The tremendous changes that have swept central and eastern Europe underscore the CSCE's effectiveness in advancing the goal of universal compliance with the Helsinki accords. At their meeting in Paris last November, CSCE members welcomed the emergence of a new transatlantic partnership of nations based on a mutual commitment to upholding human rights and the rule of law. In signing the Charter of Paris for a New Europe, members added to existing CSCE principles new and sweeping commitments to political pluralism, free elections, free enterprise, and the rule of law. New CSCE institutions established at the Paris summit -- such as the Office for Free Elections in Warsaw, the CSCE Secretariat in Prague, and the Conflict Prevention Center in Vienna -- strengthen the CSCE's ability to help consolidate and to build upon recent gains. The United States encouraged and welcomed these developments as evidence that the CSCE can serve not only as a catalyst for change but also itself change to reflect the demands of an evolving Europe.
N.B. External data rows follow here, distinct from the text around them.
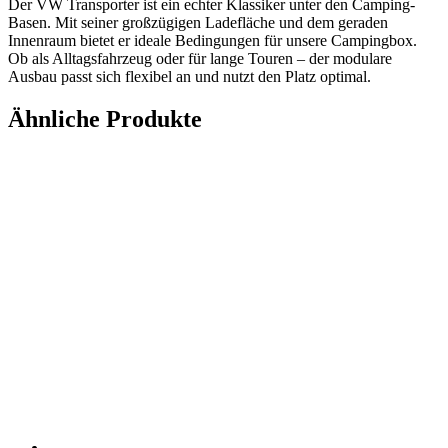
Der VW Transporter ist ein echter Klassiker unter den Camping-
Basen. Mit seiner großzügigen Ladefläche und dem geraden
Innenraum bietet er ideale Bedingungen für unsere Campingbox.
Ob als Alltagsfahrzeug oder für lange Touren – der modulare
Ausbau passt sich flexibel an und nutzt den Platz optimal.
Ähnliche Produkte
During the June meeting of CSCE foreign ministers in Berlin, the Conference endorsed the report of the Valletta Meeting on the Peaceful Settlement of Disputes and agreed to designate the Conflict Prevention Center in Vienna as the nominating institution to help settle disputes. Members also agreed on a mechanism for holding emergency official-level meetings of the CSCE, which has first been called into action in the current Yugoslav crisis.
As the Yugoslav crisis demonstrates, major challenges remain. The United States will continue to suggest that the CSCE strengthen its capacity to address the political sources of conflict. One area of special concern to us is the persecution of ethnic minorities. Ethnic tensions in Europe provide a solemn and urgent reminder that we still have much work to do in achieving universal compliance with both the letter and the spirit of the Helsinki accords. The United States has sought to lead other member-states in exploring ways that the CSCE can help reduce those tensions and fulfill the promise of a Europe that is whole and free, and at peace with itself.
As an expression of the special importance that the United States continues to attach to the CSCE in a changing Europe, the Congress, by House Joint Resolution 264, has designated August 1, 1991, as ``Helsinki Human Rights Day'' and has authorized and requested the President to issue a proclamation in observance of this day.
Now, Therefore, I, George Bush, President of the United States of America, do hereby proclaim August 1, 1991, as Helsinki Human Rights Day and reaffirm the United States dedication to the principles of human dignity and freedom -- principles that are enshrined in the Helsinki Final Act. As we Americans observe this day with appropriate programs, ceremonies, and activities, let us call on all signatories of the Final Act to fulfill their obligation to respect the rights and dignity of all their citizens.
In Witness Whereof, I have hereunto set my hand this thirty-first day of July, in the year of our Lord nineteen hundred and ninety-one, and of the Independence of the United States of America the two hundred and sixteenth.
[Filed with the Office of the Federal Register, 10:37 a.m., August 1, 1991]
Note: The proclamation was released by the Office of the Press Secretary on August 1, and published on August 6.